Here is the snippet:

import ray
import ray.util
ray.util.connect('<Host>:<Port>')

import modin
import modin.pandas as pd

columns_names = [
        "trip_id", "vendor_id", "pickup_datetime", "dropoff_datetime", "store_and_fwd_flag",
        "rate_code_id", "pickup_longitude", "pickup_latitude", "dropoff_longitude", "dropoff_latitude",
        "passenger_count", "trip_distance", "fare_amount", "extra", "mta_tax", "tip_amount",
        "tolls_amount", "ehail_fee", "improvement_surcharge", "total_amount", "payment_type",
        "trip_type", "pickup", "dropoff", "cab_type", "precipitation", "snow_depth", "snowfall",
        "max_temperature", "min_temperature", "average_wind_speed", "pickup_nyct2010_gid",
        "pickup_ctlabel", "pickup_borocode", "pickup_boroname", "pickup_ct2010",
        "pickup_boroct2010", "pickup_cdeligibil", "pickup_ntacode", "pickup_ntaname", "pickup_puma",
        "dropoff_nyct2010_gid", "dropoff_ctlabel", "dropoff_borocode", "dropoff_boroname",
        "dropoff_ct2010", "dropoff_boroct2010", "dropoff_cdeligibil", "dropoff_ntacode",
        "dropoff_ntaname", "dropoff_puma",
    ]
parse_dates=["pickup_datetime", "dropoff_datetime"]

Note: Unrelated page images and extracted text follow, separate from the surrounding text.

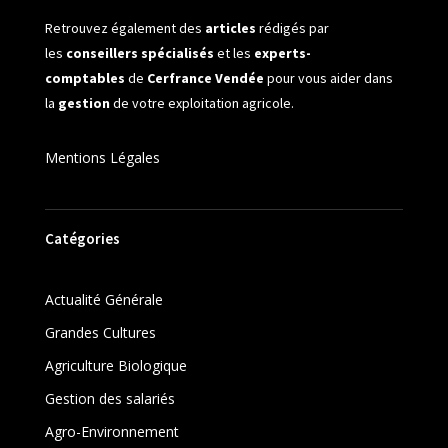
Retrouvez également des
articles
rédigés par
les
conseillers spécialisés
et les
experts-
comptables
de
Cerfrance Vendée
pour vous aider dans
la
gestion
de votre exploitation agricole.
Mentions Légales
Catégories
Actualité Générale
Grandes Cultures
Agriculture Biologique
Gestion des salariés
Agro-Environnement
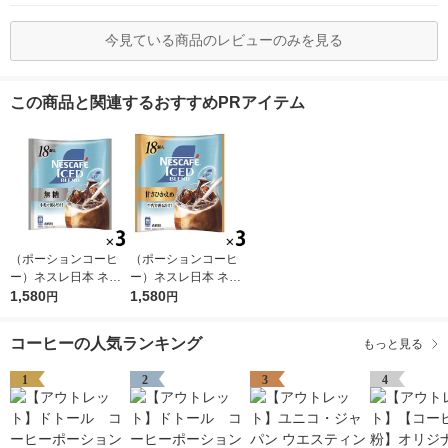
今見ている商品のレビューのみを見る
この商品と関連するおすすめPRアイテム
（ポーションコーヒ
（ポーションコーヒ
ー）ネスレ日本 ネス
ー）ネスレ日本 ネス
カフェ アイスブレン
1,580
カフェ アイスブレン
1,580
円
円
ド 無糖 1セット（54
ドポーション 甘さひ
個：18個入×3袋）
かえめ 1セット（54
コーヒーの人気ランキング
もっと見る
濃縮コーヒー
個：18個入り×3）濃
縮 微糖
1
2
3
4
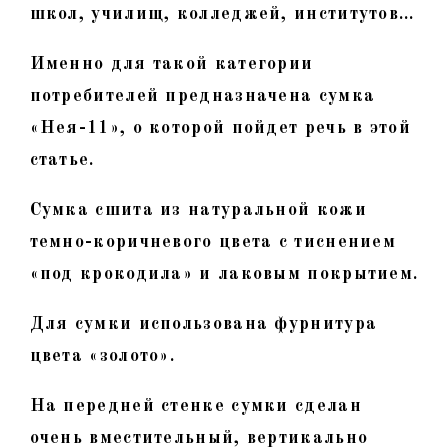
школ, училищ, колледжей, институтов…
Именно для такой категории
потребителей предназначена сумка
«Нея-11», о которой пойдет речь в этой
статье.
Сумка сшита из натуральной кожи
темно-коричневого цвета с тиснением
«под крокодила» и лаковым покрытием.
Для сумки использована фурнитура
цвета «золото».
На передней стенке сумки сделан
очень вместительный, вертикально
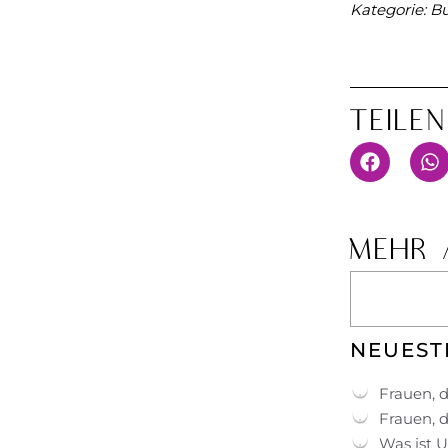
Kategorie:
Bu
Teile
MEHR 
NEUEST
Frauen, d
Frauen, d
Was ist 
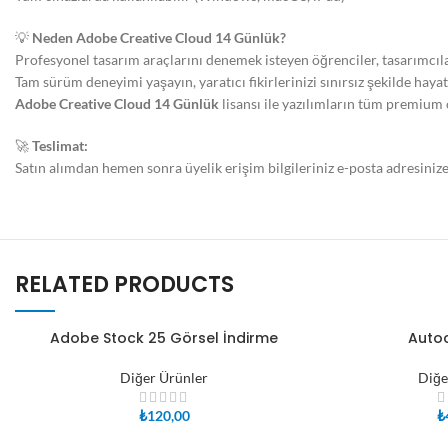
💡
Neden Adobe Creative Cloud 14 Günlük?
Profesyonel tasarım araçlarını denemek isteyen öğrenciler, tasarımcıla
Tam sürüm deneyimi yaşayın, yaratıcı fikirlerinizi sınırsız şekilde hayat
Adobe Creative Cloud 14 Günlük
lisansı ile yazılımların tüm premium öz
🚀
Teslimat:
Satın alımdan hemen sonra üyelik erişim bilgileriniz e-posta adresinize
RELATED PRODUCTS
Adobe Stock 25 Görsel İndirme
Autoc
SEPETE EKLE
SEPETE EKLE
Diğer Ürünler
Diğe
₺
120,00
₺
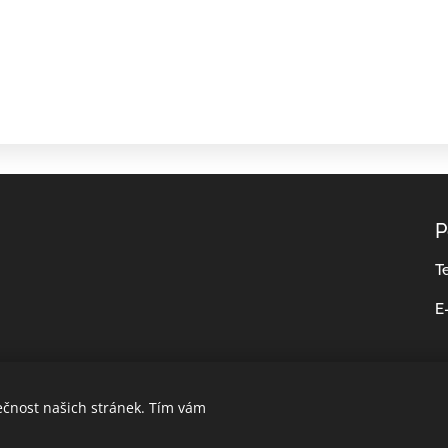
P
T
E
ečnost našich stránek. Tím vám
Vytvořeno službou
Webnode
Cookies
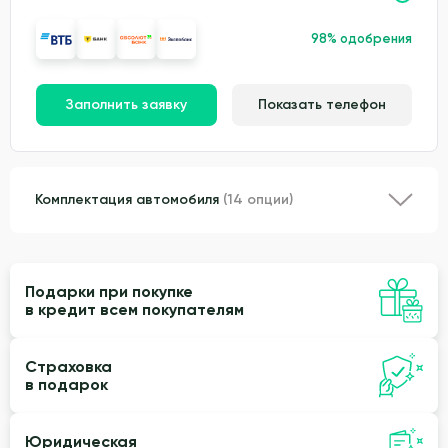
98% одобрения
Заполнить заявку
Показать телефон
Комплектация автомобиля
(14 опции)
Подарки при покупке
в кредит всем покупателям
Страховка
в подарок
Юридическая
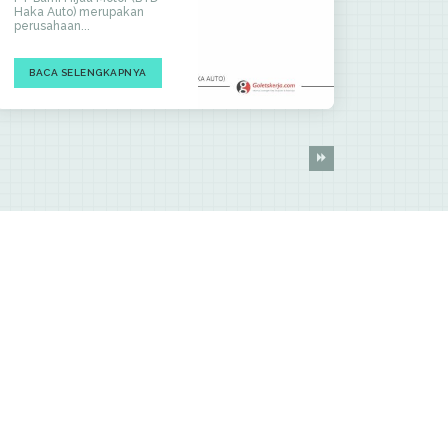
Haka Auto) merupakan
perusahaan...
BACA SELENGKAPNYA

df = pd.read_csv('https://modin-datasets.s3.amazonaws.com/trips_data.csv', names=columns_names,
                    header=None, parse_dates=parse_dates)
devin-petersohn commented 3 years ago

@shossain thanks for the follow up, it appears that Ray has separate objects for the client. I have opened an issue (ray-project/ray#14042) to track it.

shossain commented 3 years ago

@devin-petersohn: is there a combination of Ray and Modin versions that is sure to work? I am trying to load some data and run some simple analysis.

devin-petersohn commented 3 years ago

The issue is the Client API, which is new. If you create and connect to a Ray cluster without the Client, it will work.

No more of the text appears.